No one is perfect and that’s why I’m a bit iffy on the whole ‘guru’ thing. For years in the yoga community, if you didn’t have a guru you weren’t considered “legit.” Yoga was like an apprenticeship. If you were like me in the blue-collar sticks, good luck finding your guru. It’s one of the things that I thinks makes the Yoga Alliance great (and terrible) that schools have cropped up all over so people can get training if they want it. Unfortunately, if you want ANY training with some big name attached to it be prepared to shell out upwards of $3,000.

I was very lucky in that I had a great local teacher and found a phenomenal studio in the metro Detroit area (only a couple of hours commute) where I could complete teacher training. My experience is that those schools aren’t faring so well in the current economy and it’s a shame because they provided AFFORDABLE and THOROUGH training – both things that factored largest in my search for further education. Rising Sun Yoga helped me become a great teacher without indoctrinating me to any one ‘true’ way to do yoga or teach a yoga class. My education was heavy on anatomy and physiology with a solid grounding in other yoga practices (chanting, mantra, pranayama, philosophy). I left feeling PREPARED and I didn’t have to fly across country or spend thousands of dollars to do it.

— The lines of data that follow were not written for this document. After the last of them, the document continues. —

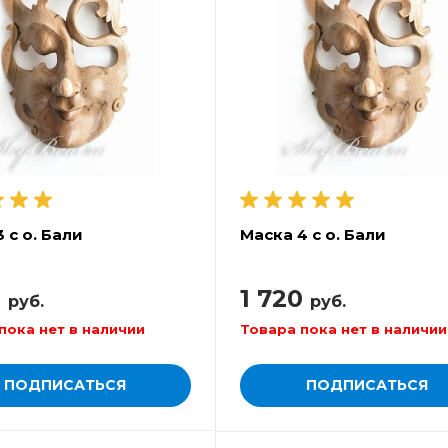
 с о. Бали
Маска 4 с о. Бали
0
1 720
руб.
руб.
пока нет в наличии
Товара пока нет в наличии
ПОДПИСАТЬСЯ
ПОДПИСАТЬСЯ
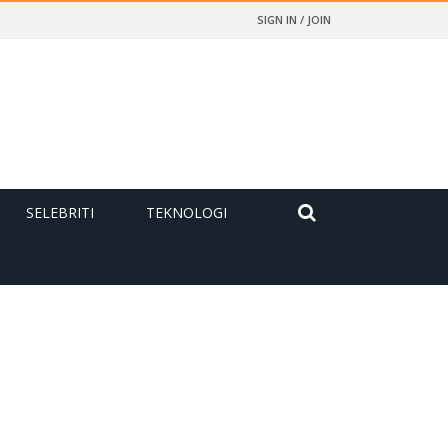
SIGN IN / JOIN
SELEBRITI
TEKNOLOGI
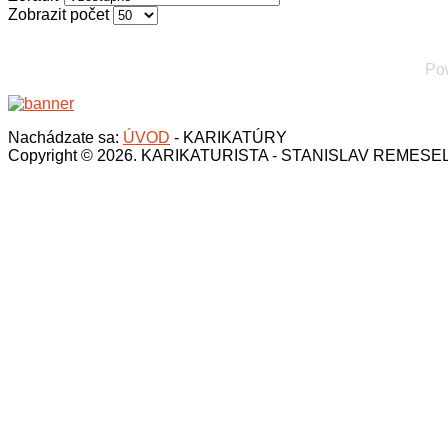
Zobrazit počet
Po
Nachádzate sa:
ÚVOD
-
KARIKATÚRY
Copyright © 2026. KARIKATURISTA - STANISLAV REMESE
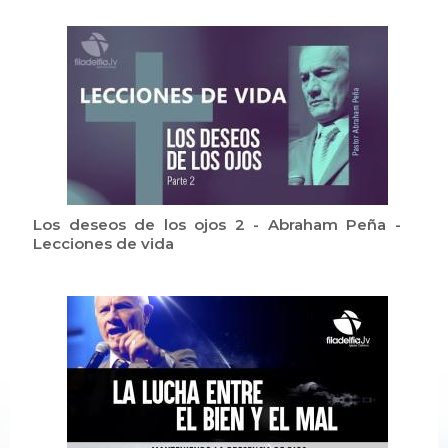
Los deseos de los ojos 2 - Abraham Peña -
Lecciones de vida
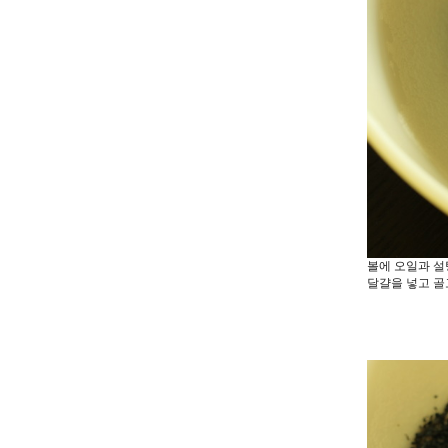
볼에 오일과 설
달걀을 넣고 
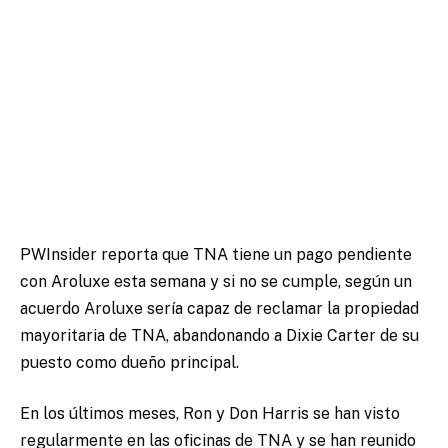
PWInsider reporta que TNA tiene un pago pendiente
con Aroluxe esta semana y si no se cumple, según un
acuerdo Aroluxe sería capaz de reclamar la propiedad
mayoritaria de TNA, abandonando a Dixie Carter de su
puesto como dueño principal.
En los últimos meses, Ron y Don Harris se han visto
regularmente en las oficinas de TNA y se han reunido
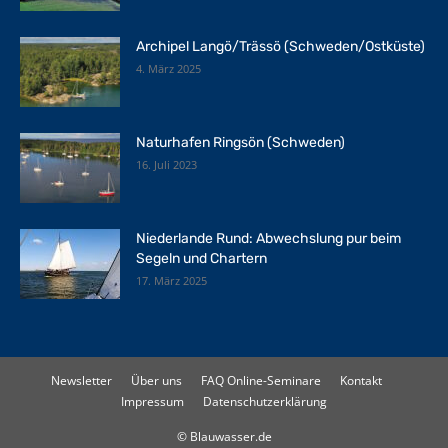
Archipel Langö/Trässö (Schweden/Ostküste)
4. März 2025
Naturhafen Ringsön (Schweden)
16. Juli 2023
Niederlande Rund: Abwechslung pur beim
Segeln und Chartern
17. März 2025
Newsletter
Über uns
FAQ Online-Seminare
Kontakt
Impressum
Datenschutzerklärung
© Blauwasser.de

My training was great and I love teaching but it’s made it harder for me to take classes. I’m reluctant to go to local classes because enough people know that I teach that it might be weird. I’ve also been in classes where I heard teachers say things that were just flat-out physiologically incorrect or where they don’t offer modifications for people who may need a break or not be ready for the practice. While I would LOVE to not notice those things, it’s difficult – especially as I like to do modifications during my own practice. When I do my own thing, it can throw off the teacher or other students and while I’m not going to sacrifice my body, I’m sensitive to the fact that it can be wicked uncomfortable to have someone not going with the flow.

It’s because of those things that I’ve always placed a lot of emphasis – A LOT – on my students working at their own pace and providing all sorts of modifications (easier as well as harder) all the time. I’m a big believer in Choose-Your-Own Yoga.

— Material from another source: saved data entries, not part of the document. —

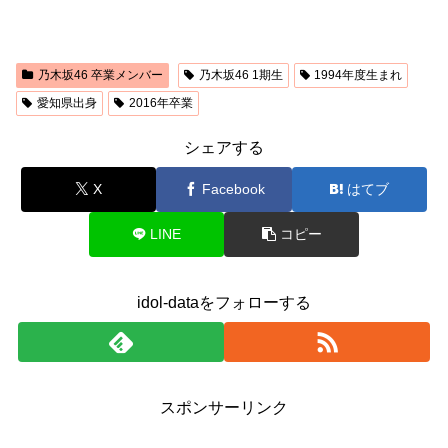
乃木坂46 卒業メンバー
乃木坂46 1期生
1994年度生まれ
愛知県出身
2016年卒業
シェアする
X
Facebook
はてブ
LINE
コピー
idol-dataをフォローする
スポンサーリンク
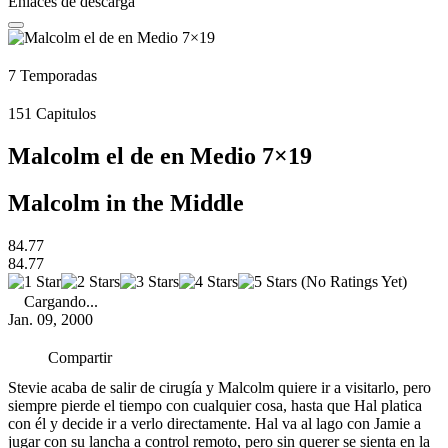
Enlaces de descarga
7
Temporadas
151
Capitulos
Malcolm el de en Medio 7×19
Malcolm in the Middle
84.77
84.77
(No Ratings Yet)
Cargando...
Jan. 09, 2000
Compartir
Stevie acaba de salir de cirugía y Malcolm quiere ir a visitarlo, pero
siempre pierde el tiempo con cualquier cosa, hasta que Hal platica
con él y decide ir a verlo directamente. Hal va al lago con Jamie a
jugar con su lancha a control remoto, pero sin querer se sienta en la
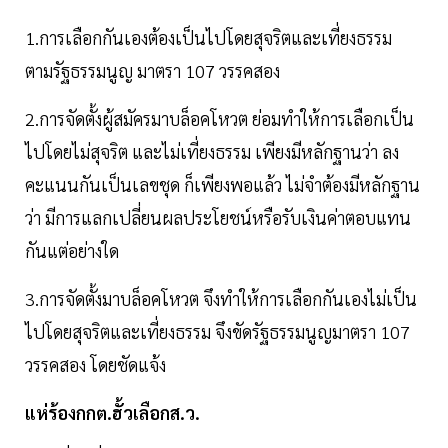
1.การเลือกกันเองต้องเป็นไปโดยสุจริตและเที่ยงธรรม
ตามรัฐธรรมนูญ มาตรา 107 วรรคสอง
2.การจัดตั้งผู้สมัครมาบล็อคโหวต ย่อมทำให้การเลือกเป็น
ไปโดยไม่สุจริต และไม่เที่ยงธรรม เพียงมีหลักฐานว่า ลง
คะแนนกันเป็นเลขชุด ก็เพียงพอแล้ว ไม่จำต้องมีหลักฐาน
ว่า มีการแลกเปลี่ยนผลประโยชน์หรือรับเงินค่าตอบแทน
กันแต่อย่างใด
3.การจัดตั้งมาบล็อคโหวต จึงทำให้การเลือกกันเองไม่เป็น
ไปโดยสุจริตและเที่ยงธรรม จึงขัดรัฐธรรมนูญมาตรา 107
วรรคสอง โดยชัดแจ้ง
แห่ร้องกกต.ฮั้วเลือกส.ว.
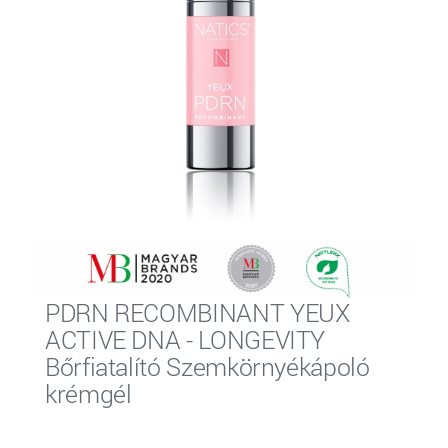
PDRN RECOMBINANT YEUX
ACTIVE DNA - LONGEVITY
Bőrfiatalító Szemkörnyékápoló
krémgél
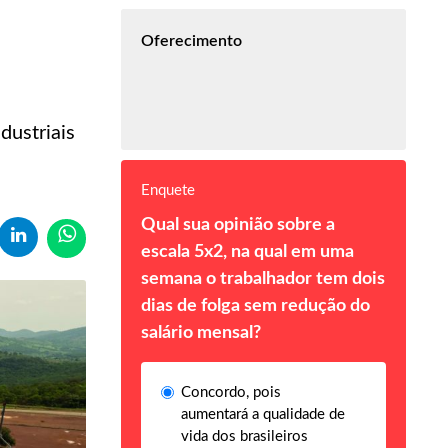
Oferecimento
dustriais
Enquete
Qual sua opinião sobre a
escala 5x2, na qual em uma
semana o trabalhador tem dois
dias de folga sem redução do
salário mensal?
Concordo, pois
aumentará a qualidade de
vida dos brasileiros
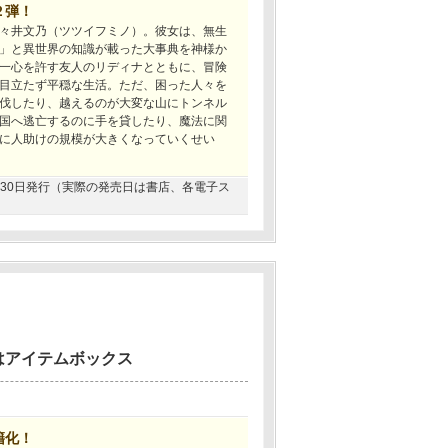
２弾！
々井文乃（ツツイフミノ）。彼女は、無生
」と異世界の知識が載った大事典を神様か
一心を許す友人のリディナとともに、冒険
目立たず平穏な生活。ただ、困った人々を
伐したり、越えるのが大変な山にトンネル
国へ逃亡するのに手を貸したり、魔法に関
に人助けの規模が大きくなっていくせい
08月30日発行（実際の発売日は書店、各電子ス
はアイテムボックス
籍化！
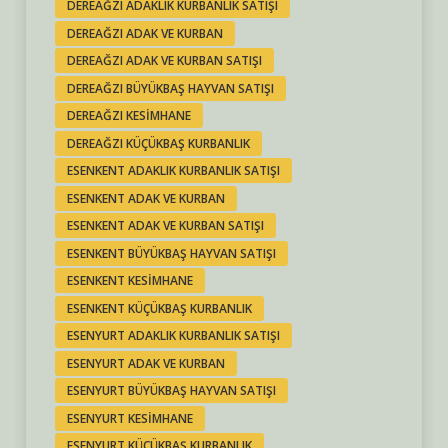
DEREAĞZI ADAKLIK KURBANLIK SATIŞI
DEREAĞZI ADAK VE KURBAN
DEREAĞZI ADAK VE KURBAN SATIŞI
DEREAĞZI BÜYÜKBAŞ HAYVAN SATIŞI
DEREAĞZI KESIMHANE
DEREAĞZI KÜÇÜKBAŞ KURBANLIK
ESENKENT ADAKLIK KURBANLIK SATIŞI
ESENKENT ADAK VE KURBAN
ESENKENT ADAK VE KURBAN SATIŞI
ESENKENT BÜYÜKBAŞ HAYVAN SATIŞI
ESENKENT KESIMHANE
ESENKENT KÜÇÜKBAŞ KURBANLIK
ESENYURT ADAKLIK KURBANLIK SATIŞI
ESENYURT ADAK VE KURBAN
ESENYURT BÜYÜKBAŞ HAYVAN SATIŞI
ESENYURT KESIMHANE
ESENYURT KÜÇÜKBAŞ KURBANLIK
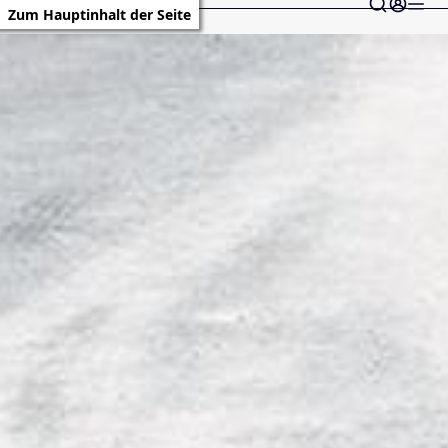
Zum Hauptinhalt der Seite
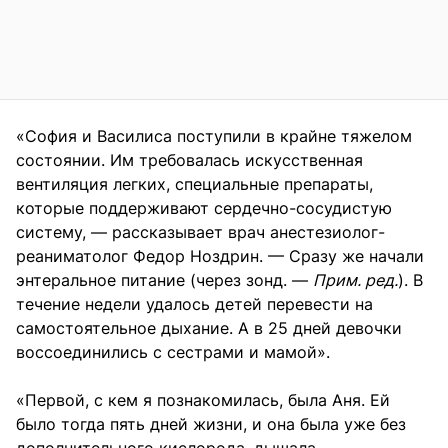
«София и Василиса поступили в крайне тяжелом
состоянии. Им требовалась искусственная
вентиляция легких, специальные препараты,
которые поддерживают сердечно-сосудистую
систему, — рассказывает врач анестезиолог-
реаниматолог Федор Ноздрин. — Сразу же начали
энтеральное питание (через зонд. —
Прим. ред.
). В
течение недели удалось детей перевести на
самостоятельное дыхание. А в 25 дней девочки
воссоединились с сестрами и мамой».
«Первой, с кем я познакомилась, была Аня. Ей
было тогда пять дней жизни, и она была уже без
дополнительного кислорода, дышала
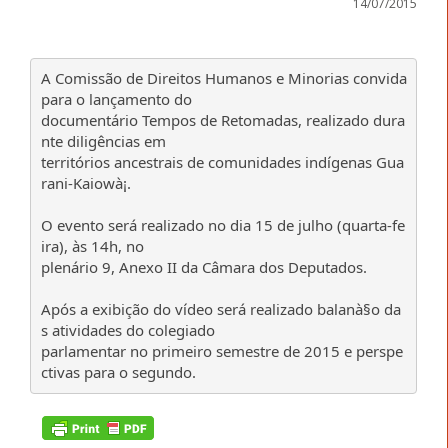
14/07/2015
A Comissão de Direitos Humanos e Minorias convida
para o lançamento do
documentário Tempos de Retomadas, realizado dura
nte diligências em
territórios ancestrais de comunidades indígenas Gua
rani-Kaiowà¡.
O evento será realizado no dia 15 de julho (quarta-fe
ira), às 14h, no
plenário 9, Anexo II da Câmara dos Deputados.
Após a exibição do vídeo será realizado balanà§o da
s atividades do colegiado
parlamentar no primeiro semestre de 2015 e perspe
ctivas para o segundo.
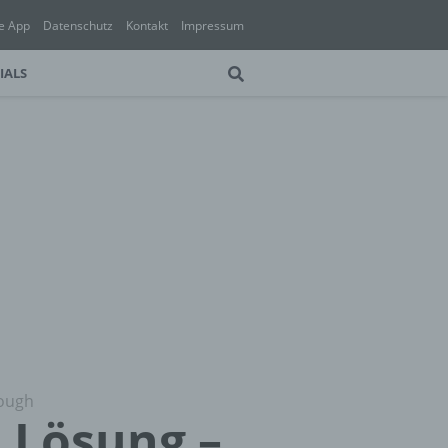
e App
Datenschutz
Kontakt
Impressum
IALS
rough
2 Lösung –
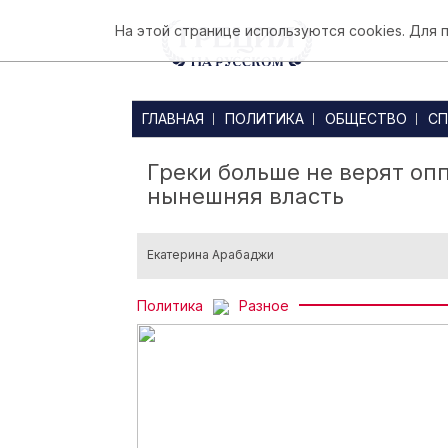
На этой странице используются cookies. Для
ГЛАВНАЯ
ПОЛИТИКА
ОБЩЕСТВО
СП
Греки больше не верят оп
нынешняя власть
Екатерина Арабаджи
Политика
Разное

This is all a long way of getting to the fact that I’m NOT teaching 5 days a week, like I used to. I miss it and I miss the regimen that helped to keep me on board with my own practice. It’s been a while since I’ve done a regular 5-day-a-week hourlong practice but I’m trying to get back on the horse. While a rigid routine (Bikram, Ashtanga) might be helpful, I get bored. I like to be able to adjust to whatever feels right in the moment. In keeping with that, I’ve added barefoot running to my routine as well as some Pilates. I picked up an at-home rubber-bandlike reformer at work and I’m kind of stoked about breaking it out today.

Yoga isn’t about perfection or even the pursuit of perfection: it’s about trying to be BETTER. Nothing more, nothing less.